Re-check: It seems I got lucky. The Malaysian immigration officer heard my story, turned a blind eye and let me in. The bus is careering towards Penang through the night with me in it, and I am beyond relieved.
I am aware of how lucky I am to have a passport from a country that makes travelling amongst the easiest in the world. With travel being so important for global relations and peaceful coexistence and understanding between so many different people, surely it should be facilitated and encouraged wherever possible. Without having to bend the rules or putting yourself in dodgy, semi-legal situations.
I have been in Malaysia now for 3 weeks, and it has been amazing. Penang is one of the coolest places I have ever been and shooting in KL and visiting Melaka were interesting asides from editing in our little room in Georgetown.
50 days ago I handed my passport and application in to the British Embassy in Bangkok. Taking Thailand’s immigration authorities’ advice and coming to Malaysia has proven to be an immensely wise decision, as staying in Thailand would have cost me £210 in overstay fees so far (not counting accommodation, food and living cost, and not sharing a room as Saxon can only get 15 days after a border run).
Martial law was declared yesterday which in effect means that if anything had happened to me if I had stayed in Thailand (get mugged, hit by a car, slip on the pavement), the police have no power to do anything, and the military would be in their full right to arrest me at any moment.
I called the passport enquiry outsourcing call centre again today. The lady on the line informed me that someone has yet to look at my passport application, 7 weeks after I submitted it. The only explanation she could give me was that they didn’t offer a guaranteed service and the words ‘at least’ were clearly printed on their website when any timeframes are mentioned. The only thing she could tell me was what was written on her computer screen, as they had no direct link to the office actually working on the passports and had to wait for them to get in touch. Why I had not received a single one of the 5 promised phone calls from the passport office directly, no one could say.
As a solo female professional unable to work, travel or plan anything, illegally in a country governed by martial law, the passport office has nothing better to offer than ‘you’re just going to have to wait indefinitely’. I wonder how anyone is surprised that trust in the government is low (especially after the 2012 expenses scandal), and am concerned that these kinds of situations breed a culture of bending the rules as playing by them has so many unnecessary negative ramifications.

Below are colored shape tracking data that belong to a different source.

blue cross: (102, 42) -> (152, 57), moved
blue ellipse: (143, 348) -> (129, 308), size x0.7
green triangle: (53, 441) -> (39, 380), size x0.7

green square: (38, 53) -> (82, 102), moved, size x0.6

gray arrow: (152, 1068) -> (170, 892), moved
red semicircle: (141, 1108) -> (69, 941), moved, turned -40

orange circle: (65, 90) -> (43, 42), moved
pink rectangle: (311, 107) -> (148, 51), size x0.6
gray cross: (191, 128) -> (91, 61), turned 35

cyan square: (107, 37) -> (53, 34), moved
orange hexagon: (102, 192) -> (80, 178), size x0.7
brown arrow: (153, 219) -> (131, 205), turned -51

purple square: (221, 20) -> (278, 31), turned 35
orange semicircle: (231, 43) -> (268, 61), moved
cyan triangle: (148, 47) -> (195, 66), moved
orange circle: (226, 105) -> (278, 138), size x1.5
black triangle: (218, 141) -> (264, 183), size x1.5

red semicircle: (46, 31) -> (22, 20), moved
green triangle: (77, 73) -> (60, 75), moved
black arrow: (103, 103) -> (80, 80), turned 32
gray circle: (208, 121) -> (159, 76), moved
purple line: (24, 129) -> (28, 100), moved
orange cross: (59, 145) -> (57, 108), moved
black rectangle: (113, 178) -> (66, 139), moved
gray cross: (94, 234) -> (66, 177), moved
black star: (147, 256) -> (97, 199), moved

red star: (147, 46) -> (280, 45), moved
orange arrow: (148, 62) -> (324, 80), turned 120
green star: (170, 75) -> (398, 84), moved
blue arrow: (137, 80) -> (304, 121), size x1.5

I am in a good place, but only thanks to myself. For how long? I wouldn’t want to guess.
I have just picked up my passport in Bangkok after another semi-illegal border crossing (which has saved me over £700 in overstay fees and being blacklisted) as the office was not able to send my passport to the British Embassy in Kuala Lumpur due to their ‘data protection’ (read: doing nothing but the minimum) policy. I am finally on the move again, after two and a half months of waiting.
I can only hope that the UK will make their services more sensitive to the requirements of people who use them, rather than the other way around. And if your job doesn’t require you to be able to be abroad at a moment’s notice, check your passport’s validity and have it renewed now.